Problem to work on: Look through the data and write out every line with the word "router" in it.

Material to process:

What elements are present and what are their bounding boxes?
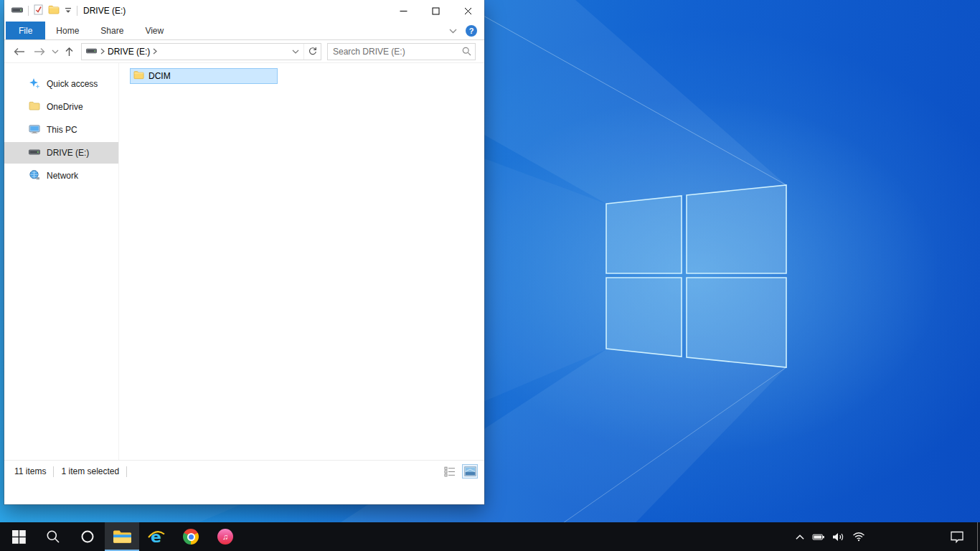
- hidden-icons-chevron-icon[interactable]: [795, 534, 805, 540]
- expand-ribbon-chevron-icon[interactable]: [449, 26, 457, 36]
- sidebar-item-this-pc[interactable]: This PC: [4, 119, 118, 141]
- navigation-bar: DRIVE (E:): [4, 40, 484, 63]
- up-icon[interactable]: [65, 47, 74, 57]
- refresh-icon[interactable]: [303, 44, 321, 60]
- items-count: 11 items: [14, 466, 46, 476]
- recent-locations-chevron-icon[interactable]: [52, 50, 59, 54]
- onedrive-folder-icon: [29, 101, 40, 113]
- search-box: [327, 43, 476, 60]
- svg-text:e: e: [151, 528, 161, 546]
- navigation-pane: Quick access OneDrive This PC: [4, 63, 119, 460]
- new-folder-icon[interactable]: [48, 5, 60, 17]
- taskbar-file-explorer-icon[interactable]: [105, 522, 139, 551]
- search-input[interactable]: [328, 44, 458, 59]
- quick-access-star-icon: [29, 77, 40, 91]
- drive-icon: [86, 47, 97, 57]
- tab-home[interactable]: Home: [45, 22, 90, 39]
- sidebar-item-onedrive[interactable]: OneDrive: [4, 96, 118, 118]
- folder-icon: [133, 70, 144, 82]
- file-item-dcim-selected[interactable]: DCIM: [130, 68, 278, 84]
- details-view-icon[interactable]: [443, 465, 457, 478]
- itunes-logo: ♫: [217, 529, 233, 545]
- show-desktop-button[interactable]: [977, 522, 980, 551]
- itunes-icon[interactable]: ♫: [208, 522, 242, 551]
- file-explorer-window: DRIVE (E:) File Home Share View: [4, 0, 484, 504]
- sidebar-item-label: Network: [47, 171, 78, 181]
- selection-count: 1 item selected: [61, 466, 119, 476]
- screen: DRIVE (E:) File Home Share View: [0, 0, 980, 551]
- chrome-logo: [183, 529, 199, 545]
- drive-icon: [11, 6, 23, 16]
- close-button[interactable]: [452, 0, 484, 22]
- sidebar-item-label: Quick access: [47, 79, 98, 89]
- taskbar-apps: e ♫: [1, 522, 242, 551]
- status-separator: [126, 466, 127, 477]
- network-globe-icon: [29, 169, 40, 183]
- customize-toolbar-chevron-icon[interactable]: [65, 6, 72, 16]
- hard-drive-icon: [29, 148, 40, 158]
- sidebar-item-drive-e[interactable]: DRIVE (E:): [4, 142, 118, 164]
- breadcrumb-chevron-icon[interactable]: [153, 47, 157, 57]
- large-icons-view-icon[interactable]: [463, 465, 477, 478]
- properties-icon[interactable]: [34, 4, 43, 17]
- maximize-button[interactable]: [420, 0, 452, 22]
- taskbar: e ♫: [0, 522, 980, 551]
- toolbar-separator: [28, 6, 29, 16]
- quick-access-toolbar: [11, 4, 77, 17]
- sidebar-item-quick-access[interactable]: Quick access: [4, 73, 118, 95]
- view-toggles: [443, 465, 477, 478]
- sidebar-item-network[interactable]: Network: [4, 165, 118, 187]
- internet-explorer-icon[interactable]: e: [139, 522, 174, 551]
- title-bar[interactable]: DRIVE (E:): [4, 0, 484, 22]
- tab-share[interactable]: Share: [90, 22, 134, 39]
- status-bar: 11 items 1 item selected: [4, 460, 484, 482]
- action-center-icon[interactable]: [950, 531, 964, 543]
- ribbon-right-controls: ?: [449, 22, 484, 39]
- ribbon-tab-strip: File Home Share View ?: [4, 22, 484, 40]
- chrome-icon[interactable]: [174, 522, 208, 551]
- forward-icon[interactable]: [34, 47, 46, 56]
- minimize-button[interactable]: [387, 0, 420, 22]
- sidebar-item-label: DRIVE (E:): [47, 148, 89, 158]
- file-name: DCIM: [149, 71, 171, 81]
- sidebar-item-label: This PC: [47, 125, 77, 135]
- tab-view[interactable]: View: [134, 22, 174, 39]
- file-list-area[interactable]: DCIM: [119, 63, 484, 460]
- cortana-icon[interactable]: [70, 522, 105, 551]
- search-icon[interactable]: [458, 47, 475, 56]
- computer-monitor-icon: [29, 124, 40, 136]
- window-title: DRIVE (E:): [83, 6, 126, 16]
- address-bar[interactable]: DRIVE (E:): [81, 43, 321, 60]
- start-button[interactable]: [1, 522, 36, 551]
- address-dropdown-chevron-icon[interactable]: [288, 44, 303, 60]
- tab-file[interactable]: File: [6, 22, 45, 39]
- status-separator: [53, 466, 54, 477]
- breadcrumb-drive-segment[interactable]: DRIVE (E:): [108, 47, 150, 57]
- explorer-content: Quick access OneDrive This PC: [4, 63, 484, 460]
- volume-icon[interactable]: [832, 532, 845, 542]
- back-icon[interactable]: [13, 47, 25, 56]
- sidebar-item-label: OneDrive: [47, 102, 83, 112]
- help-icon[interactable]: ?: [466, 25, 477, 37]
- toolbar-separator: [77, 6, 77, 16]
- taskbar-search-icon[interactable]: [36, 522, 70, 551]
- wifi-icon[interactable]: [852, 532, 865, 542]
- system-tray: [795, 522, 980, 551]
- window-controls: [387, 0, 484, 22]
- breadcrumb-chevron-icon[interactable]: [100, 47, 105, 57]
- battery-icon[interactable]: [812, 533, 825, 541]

...

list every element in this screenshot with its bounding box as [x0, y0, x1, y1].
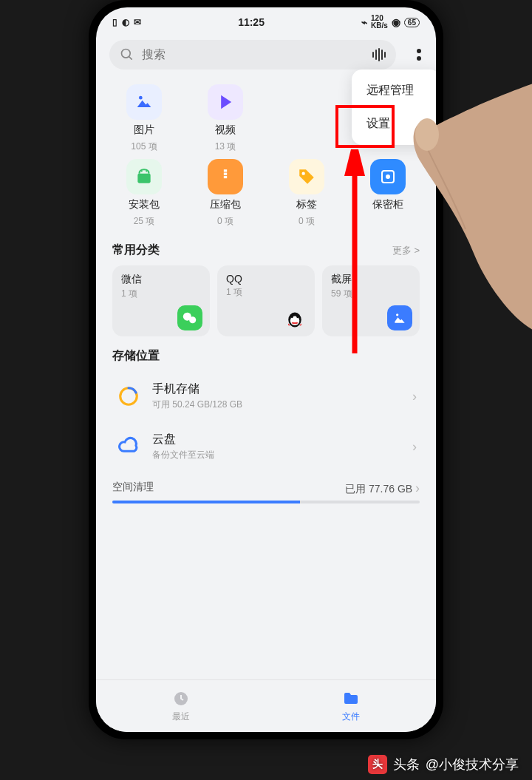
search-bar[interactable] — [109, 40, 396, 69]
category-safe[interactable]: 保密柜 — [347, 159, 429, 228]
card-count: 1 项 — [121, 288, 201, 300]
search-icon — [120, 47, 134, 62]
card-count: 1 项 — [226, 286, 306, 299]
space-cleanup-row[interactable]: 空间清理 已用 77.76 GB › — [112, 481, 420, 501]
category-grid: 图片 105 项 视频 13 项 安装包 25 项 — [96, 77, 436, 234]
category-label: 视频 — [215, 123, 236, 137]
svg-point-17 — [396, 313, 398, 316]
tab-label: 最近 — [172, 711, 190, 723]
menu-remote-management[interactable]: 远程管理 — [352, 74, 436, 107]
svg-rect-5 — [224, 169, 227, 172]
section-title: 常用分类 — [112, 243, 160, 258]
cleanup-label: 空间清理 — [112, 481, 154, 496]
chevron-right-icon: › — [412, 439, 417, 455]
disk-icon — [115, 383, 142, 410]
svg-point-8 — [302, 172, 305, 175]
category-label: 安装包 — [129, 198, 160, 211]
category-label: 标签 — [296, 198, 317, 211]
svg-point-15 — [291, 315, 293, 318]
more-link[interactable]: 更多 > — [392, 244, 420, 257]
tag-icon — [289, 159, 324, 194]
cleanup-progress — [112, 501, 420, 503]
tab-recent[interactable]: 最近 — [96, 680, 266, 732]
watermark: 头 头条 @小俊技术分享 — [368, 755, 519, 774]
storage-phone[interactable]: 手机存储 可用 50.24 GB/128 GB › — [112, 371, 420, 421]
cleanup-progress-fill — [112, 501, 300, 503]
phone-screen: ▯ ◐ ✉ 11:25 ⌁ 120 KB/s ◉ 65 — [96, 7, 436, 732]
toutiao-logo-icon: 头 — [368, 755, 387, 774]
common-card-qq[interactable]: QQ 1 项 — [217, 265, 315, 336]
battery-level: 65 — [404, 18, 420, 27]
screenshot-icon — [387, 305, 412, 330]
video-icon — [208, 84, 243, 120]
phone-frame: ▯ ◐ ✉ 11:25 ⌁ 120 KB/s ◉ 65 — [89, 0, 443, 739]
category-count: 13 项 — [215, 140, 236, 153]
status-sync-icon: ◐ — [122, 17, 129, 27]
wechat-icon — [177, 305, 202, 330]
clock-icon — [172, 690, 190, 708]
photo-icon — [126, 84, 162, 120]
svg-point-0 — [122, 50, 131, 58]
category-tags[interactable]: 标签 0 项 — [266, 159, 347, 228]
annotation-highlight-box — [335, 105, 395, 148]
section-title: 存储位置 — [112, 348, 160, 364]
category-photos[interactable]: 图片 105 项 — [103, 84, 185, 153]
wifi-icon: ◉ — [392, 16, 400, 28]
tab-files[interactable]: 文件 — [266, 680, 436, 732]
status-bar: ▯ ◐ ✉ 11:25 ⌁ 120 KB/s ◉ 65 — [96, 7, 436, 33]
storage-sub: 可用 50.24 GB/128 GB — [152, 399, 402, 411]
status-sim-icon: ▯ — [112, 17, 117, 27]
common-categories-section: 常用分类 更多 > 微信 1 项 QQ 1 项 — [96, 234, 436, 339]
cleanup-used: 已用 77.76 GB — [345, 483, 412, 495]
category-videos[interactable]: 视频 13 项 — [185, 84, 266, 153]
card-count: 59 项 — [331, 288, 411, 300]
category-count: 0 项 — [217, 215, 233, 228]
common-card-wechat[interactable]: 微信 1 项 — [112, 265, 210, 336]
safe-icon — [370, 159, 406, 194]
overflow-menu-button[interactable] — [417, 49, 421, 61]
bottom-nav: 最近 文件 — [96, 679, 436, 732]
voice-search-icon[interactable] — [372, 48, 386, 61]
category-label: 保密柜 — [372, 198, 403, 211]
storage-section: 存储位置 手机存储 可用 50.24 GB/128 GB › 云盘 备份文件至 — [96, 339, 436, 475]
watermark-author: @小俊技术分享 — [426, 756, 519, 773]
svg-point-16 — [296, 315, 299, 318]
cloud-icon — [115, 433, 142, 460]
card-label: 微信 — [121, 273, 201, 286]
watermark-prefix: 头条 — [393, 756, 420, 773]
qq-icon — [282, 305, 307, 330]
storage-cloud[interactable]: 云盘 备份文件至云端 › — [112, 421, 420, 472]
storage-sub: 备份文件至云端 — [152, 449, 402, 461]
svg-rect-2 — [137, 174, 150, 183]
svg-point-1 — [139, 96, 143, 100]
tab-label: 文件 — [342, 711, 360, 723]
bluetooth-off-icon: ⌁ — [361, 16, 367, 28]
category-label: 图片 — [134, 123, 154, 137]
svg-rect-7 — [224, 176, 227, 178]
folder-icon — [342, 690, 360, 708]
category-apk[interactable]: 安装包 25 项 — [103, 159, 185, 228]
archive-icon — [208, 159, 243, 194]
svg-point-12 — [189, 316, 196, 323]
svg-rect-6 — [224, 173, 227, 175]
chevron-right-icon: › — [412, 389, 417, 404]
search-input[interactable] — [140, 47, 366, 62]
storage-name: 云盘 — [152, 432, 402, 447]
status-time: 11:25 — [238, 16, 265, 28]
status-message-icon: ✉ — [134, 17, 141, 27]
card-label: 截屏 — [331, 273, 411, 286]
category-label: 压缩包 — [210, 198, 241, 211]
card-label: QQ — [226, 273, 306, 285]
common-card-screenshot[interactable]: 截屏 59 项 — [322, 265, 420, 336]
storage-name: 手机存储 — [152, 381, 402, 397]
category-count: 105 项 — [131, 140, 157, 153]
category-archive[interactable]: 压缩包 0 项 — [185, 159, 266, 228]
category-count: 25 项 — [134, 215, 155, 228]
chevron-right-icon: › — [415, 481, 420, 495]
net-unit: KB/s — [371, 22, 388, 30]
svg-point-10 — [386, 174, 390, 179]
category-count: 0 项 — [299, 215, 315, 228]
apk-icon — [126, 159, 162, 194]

--

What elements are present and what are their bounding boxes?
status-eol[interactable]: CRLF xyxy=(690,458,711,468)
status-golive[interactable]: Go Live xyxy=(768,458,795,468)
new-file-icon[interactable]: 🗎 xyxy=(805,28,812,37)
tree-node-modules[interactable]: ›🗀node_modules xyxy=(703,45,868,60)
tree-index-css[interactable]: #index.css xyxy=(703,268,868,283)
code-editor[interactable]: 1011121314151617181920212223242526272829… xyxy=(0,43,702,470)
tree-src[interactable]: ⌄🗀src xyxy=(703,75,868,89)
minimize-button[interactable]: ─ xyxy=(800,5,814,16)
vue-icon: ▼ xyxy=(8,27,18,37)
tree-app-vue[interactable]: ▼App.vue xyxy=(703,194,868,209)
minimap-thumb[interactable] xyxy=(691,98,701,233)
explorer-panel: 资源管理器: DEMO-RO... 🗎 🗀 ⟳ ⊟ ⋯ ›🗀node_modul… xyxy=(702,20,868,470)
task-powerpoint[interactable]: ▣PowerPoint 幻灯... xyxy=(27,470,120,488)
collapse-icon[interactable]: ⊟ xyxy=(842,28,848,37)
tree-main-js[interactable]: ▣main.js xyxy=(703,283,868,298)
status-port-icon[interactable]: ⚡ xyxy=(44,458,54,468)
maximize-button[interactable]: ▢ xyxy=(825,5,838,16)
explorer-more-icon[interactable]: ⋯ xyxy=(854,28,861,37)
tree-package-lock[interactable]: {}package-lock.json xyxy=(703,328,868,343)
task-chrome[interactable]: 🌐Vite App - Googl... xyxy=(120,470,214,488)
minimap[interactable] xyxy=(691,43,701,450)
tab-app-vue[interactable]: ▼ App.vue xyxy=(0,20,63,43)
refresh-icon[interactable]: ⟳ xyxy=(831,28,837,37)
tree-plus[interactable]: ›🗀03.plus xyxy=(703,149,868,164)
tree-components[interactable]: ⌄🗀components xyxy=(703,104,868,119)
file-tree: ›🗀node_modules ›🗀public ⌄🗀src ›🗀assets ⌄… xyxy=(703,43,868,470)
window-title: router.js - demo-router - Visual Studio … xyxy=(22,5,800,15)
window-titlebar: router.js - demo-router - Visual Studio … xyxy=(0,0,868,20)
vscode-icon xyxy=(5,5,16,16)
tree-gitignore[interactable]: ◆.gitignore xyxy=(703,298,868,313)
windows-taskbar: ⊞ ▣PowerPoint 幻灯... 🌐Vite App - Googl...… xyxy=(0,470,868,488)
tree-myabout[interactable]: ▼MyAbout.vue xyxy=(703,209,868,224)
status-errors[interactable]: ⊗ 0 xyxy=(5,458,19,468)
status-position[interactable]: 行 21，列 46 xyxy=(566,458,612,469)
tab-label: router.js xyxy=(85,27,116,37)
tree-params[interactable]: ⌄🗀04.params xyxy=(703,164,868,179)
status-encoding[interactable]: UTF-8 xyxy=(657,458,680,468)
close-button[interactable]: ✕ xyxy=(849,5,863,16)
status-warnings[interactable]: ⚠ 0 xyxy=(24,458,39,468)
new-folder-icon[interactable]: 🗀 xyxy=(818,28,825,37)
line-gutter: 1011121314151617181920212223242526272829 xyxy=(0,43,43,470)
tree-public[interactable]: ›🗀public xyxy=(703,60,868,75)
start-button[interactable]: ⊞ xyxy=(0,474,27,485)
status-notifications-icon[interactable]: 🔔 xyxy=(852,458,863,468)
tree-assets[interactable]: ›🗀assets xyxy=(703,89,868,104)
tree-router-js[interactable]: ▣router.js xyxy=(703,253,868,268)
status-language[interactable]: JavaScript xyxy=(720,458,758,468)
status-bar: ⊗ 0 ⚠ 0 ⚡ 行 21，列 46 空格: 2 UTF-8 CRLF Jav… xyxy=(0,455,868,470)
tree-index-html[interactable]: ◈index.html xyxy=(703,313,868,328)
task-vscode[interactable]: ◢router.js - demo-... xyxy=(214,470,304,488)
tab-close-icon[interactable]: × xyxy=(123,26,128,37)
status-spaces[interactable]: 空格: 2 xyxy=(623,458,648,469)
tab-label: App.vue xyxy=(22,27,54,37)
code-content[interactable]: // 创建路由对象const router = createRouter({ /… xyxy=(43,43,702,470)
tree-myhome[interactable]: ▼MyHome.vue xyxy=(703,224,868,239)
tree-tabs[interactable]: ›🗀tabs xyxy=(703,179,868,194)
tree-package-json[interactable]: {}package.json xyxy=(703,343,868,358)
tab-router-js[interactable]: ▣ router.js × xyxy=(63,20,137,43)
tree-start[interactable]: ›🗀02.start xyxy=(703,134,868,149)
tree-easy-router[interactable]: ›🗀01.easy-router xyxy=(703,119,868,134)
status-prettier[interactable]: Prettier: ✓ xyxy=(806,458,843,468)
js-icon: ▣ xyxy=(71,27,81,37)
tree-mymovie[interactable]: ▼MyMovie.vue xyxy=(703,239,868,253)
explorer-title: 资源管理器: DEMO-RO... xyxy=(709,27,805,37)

Result of the exercise:
window-title: router.js - demo-router - Visual Studio … xyxy=(22,5,800,15)
window-titlebar: router.js - demo-router - Visual Studio … xyxy=(0,0,868,20)
tab-label: router.js xyxy=(85,27,116,37)
tree-router-js[interactable]: ▣router.js xyxy=(703,253,868,268)
task-vscode[interactable]: ◢router.js - demo-... xyxy=(214,470,304,488)
code-content[interactable]: // 创建路由对象const router = createRouter({ /… xyxy=(43,43,702,470)
tab-router-js[interactable]: ▣ router.js × xyxy=(63,20,137,43)
tree-easy-router[interactable]: ›🗀01.easy-router xyxy=(703,119,868,134)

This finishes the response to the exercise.